- **Assigned task**
Begin at the line containing "en que TTCS fasse des efforts" in the data below and go on through the line containing "mis à une obligation de", repeating each line exactly; include both ends and no other line.

[Start of section]

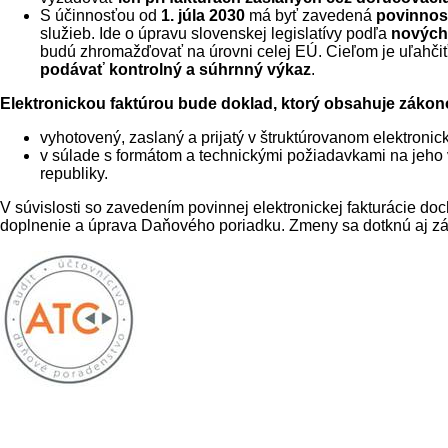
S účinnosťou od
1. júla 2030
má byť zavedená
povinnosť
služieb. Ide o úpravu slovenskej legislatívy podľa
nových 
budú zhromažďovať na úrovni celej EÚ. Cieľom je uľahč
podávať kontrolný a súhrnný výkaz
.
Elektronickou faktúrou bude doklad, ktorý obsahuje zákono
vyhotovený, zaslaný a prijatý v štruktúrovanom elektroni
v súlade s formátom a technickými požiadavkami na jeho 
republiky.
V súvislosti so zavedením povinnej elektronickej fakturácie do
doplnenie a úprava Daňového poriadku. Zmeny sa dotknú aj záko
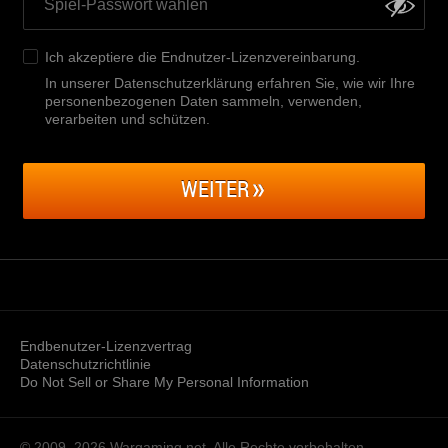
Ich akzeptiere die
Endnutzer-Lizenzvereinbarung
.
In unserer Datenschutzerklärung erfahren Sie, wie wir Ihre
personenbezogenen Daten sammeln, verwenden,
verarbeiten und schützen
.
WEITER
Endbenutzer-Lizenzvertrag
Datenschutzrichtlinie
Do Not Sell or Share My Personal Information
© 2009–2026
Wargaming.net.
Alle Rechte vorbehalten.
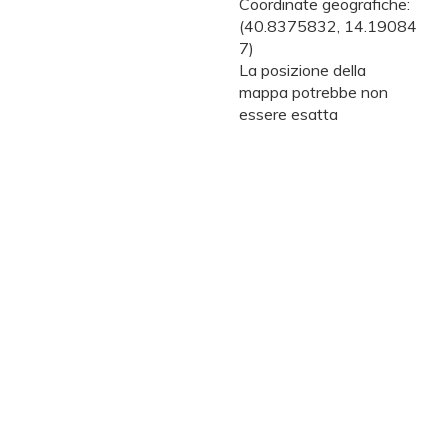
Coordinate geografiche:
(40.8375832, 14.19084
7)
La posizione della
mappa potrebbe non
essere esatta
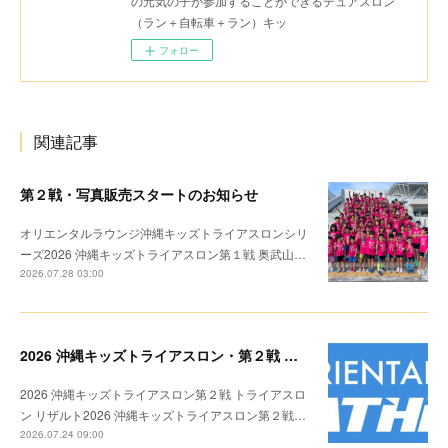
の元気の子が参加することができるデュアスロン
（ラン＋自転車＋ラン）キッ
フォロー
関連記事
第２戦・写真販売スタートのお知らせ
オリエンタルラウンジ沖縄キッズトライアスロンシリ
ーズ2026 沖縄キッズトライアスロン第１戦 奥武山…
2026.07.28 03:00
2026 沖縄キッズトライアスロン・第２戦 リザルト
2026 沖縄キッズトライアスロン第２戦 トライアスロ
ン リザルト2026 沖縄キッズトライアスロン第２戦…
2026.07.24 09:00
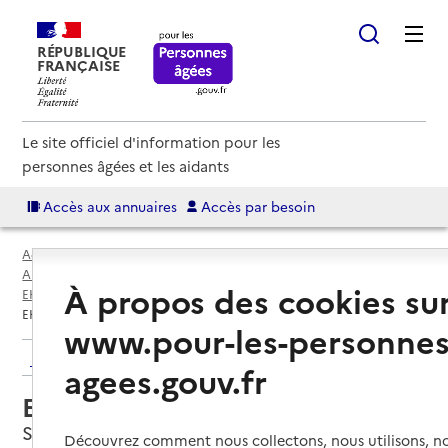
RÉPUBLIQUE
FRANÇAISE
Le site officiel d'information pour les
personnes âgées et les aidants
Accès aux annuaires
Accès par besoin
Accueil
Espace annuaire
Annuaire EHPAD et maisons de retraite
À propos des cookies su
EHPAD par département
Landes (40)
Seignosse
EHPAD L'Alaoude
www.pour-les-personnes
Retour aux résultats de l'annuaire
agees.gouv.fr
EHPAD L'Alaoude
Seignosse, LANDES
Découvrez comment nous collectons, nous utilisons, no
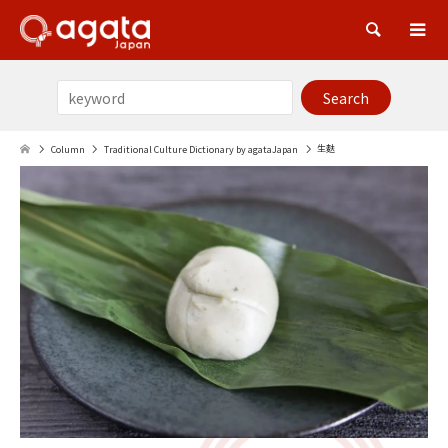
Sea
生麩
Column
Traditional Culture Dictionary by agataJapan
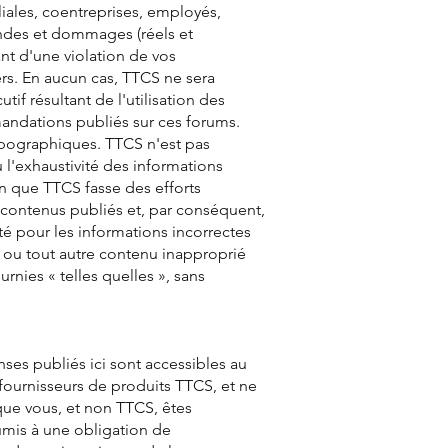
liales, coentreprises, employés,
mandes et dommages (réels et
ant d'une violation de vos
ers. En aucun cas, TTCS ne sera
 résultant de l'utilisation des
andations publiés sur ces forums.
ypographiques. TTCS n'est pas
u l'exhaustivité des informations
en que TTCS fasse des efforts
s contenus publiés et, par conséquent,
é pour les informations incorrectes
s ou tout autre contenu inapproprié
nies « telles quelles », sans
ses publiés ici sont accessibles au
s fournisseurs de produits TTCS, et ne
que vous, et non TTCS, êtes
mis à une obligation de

[End of section]
[Start of section]

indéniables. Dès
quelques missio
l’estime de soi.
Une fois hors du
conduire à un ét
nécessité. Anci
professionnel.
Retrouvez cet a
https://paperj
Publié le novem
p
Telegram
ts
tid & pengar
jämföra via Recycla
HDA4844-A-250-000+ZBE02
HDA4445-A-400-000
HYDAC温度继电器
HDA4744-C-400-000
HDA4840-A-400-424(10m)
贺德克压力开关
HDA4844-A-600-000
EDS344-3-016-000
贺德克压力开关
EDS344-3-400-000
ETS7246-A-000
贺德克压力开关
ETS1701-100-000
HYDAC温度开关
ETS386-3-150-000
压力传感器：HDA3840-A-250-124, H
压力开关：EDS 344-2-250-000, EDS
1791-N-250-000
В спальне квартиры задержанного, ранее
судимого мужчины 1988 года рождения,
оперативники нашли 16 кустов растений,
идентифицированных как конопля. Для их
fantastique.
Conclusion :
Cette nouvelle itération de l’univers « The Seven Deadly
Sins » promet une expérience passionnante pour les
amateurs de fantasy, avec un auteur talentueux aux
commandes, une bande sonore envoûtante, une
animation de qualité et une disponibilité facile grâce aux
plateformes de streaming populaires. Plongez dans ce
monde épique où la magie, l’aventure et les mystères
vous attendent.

[End of section]

- **Solution for this problem**
en que TTCS fasse des efforts
s contenus publiés et, par conséquent,
é pour les informations incorrectes
s ou tout autre contenu inapproprié
nies « telles quelles », sans
ses publiés ici sont accessibles au
s fournisseurs de produits TTCS, et ne
que vous, et non TTCS, êtes
mis à une obligation de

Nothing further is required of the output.